The other chunk of the morning or afternoon is spent on centers, but these are also of a limited variety curricula. For instance, this observer was responsible for 1 of 3 or 4 centers. At DBB the only activity offered is assembling puzzles or reading books. Since no child in this class is capable of reading yet, when given a book, they would rather hyperactively thumb through all the pages and then toss the book down or throw it aside. If you try to engage a student in a book, they might linger on a page for a space of 3 seconds, and clearly they have not even been shown what a book is for. As for puzzles, most of the students are very good at assembling 5-10 piece puzzles. They have done the same set of about 12 puzzles enough times, that they probably have the pieces memorized. My 1-1 student even was assembling the puzzle pieces face down, assembling them from the backside. 

The teacher did do math center with several students who were capable of or teaching them subtraction, but more often than not, this resulted in the student developing a tantrum and breaking into tears and fits of screaming. The other aide at HRW seemed to do a decent job at teaching them "handwriting." Note since nobody actually used pencils, crayons, paper, or notebook, I was not able to personally ascertain exactly how she was teaching HRW, except that there was no student work on display on any walls. Mrs R., as stated above, was merely mostly scrolling through her phone while attending the students at PRT, which appeared to be a play-time station (grooming a doll, train car set, car set). 

Undoubtedly for a staff of three, the 12 ASD students are a load even during recess and lunchtime. For instance, during recess several students keep throwing wood chips at each other. At least one boy has a fascination for tossing the wood chips up into the air to watch them fall down. He has the same stimulative fascination with playing with paper against the air heater in the classroom. They also will block or sit up against the steps leading to the slide making it hard for other students to use the slide. Several of the students will try to wander off. During lunch time it is similar that they will play with their food, or not eat anything, or interfere with another student trying to eat. None of them appear to understand how to say "thank you" although one child, a gal, has much better interpersonal skills than the rest, and will even greet the janitor. She is only marginally ASD or has some learning, basically math, challenges, so hopefully she may eventually transition out of the ASD program. 

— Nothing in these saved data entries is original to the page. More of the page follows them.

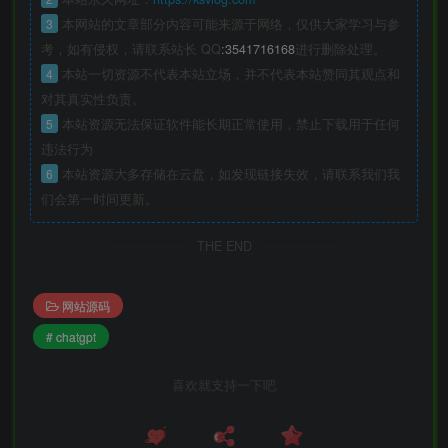
3
本网站的文章部分内容可能来源于网络，仅供大家学习与参
考，如有侵权，请联系站长 QQ
:3541716168
进行删除处理。
4
本站一切资源不代表本站立场，并不代表本站赞同其观点和
对其真实性负责。
5
本站资源无法保证软件能长期正常使用，禁止下载用于任何
违法行为
6
本站资源大多存储在云盘，如发现链接失效，请联系我们我
们会第一时间更新。
THE END
网站源码
# chatgpt
喜欢就支持一下吧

According to Ms. A., however, she is not necessarily encouraging of parental involvement. She told this observer that the white protective gate for the doorway was to "prevent the parents from entering and staying inside the classroom." She does stay afterschool and talks to each and every parent who stops by, but she does not seem to want them actually inside the classroom, maybe because she realizes how small and dingy it can appear to be for outsiders and newcomers at first. She does appear to be capable of using the time wisely for her teaching management tasks, for instance, during morning breakfast, during the hour-long sensory training time with playdough, and while the Danny Go videos are playing, she does manage to get a lot of grading, teacher notebook, and planning type work done, with time to spare to talk with Mrs. R. about her career.

For instance, one good unit plan that she developed was a Lego assembly unit accompanied by Lego videos and she did find two or three Lego videos which encouraged the students to chant the alphabet and rehearse their number counting capability of mostly between 1-10.

Conclusion

In School A, the teacher and her assistant consciously worked on the whole student and created as inclusionary an environment as possible so that those who are in mainstream classrooms understand grade-level work. At-grade materials are adapted so that the students aspire to learn and engage with the world around them. There is adequate time for social and interpersonal growth so ASD students develop better self-awareness. As a result, every student knew how to use pencil, paper, and crayons. This did also created noticeable stress for the teacher and her assistant, however, the parents are more pleased with the overall outcome, and parental involvement with student experience and growth was high.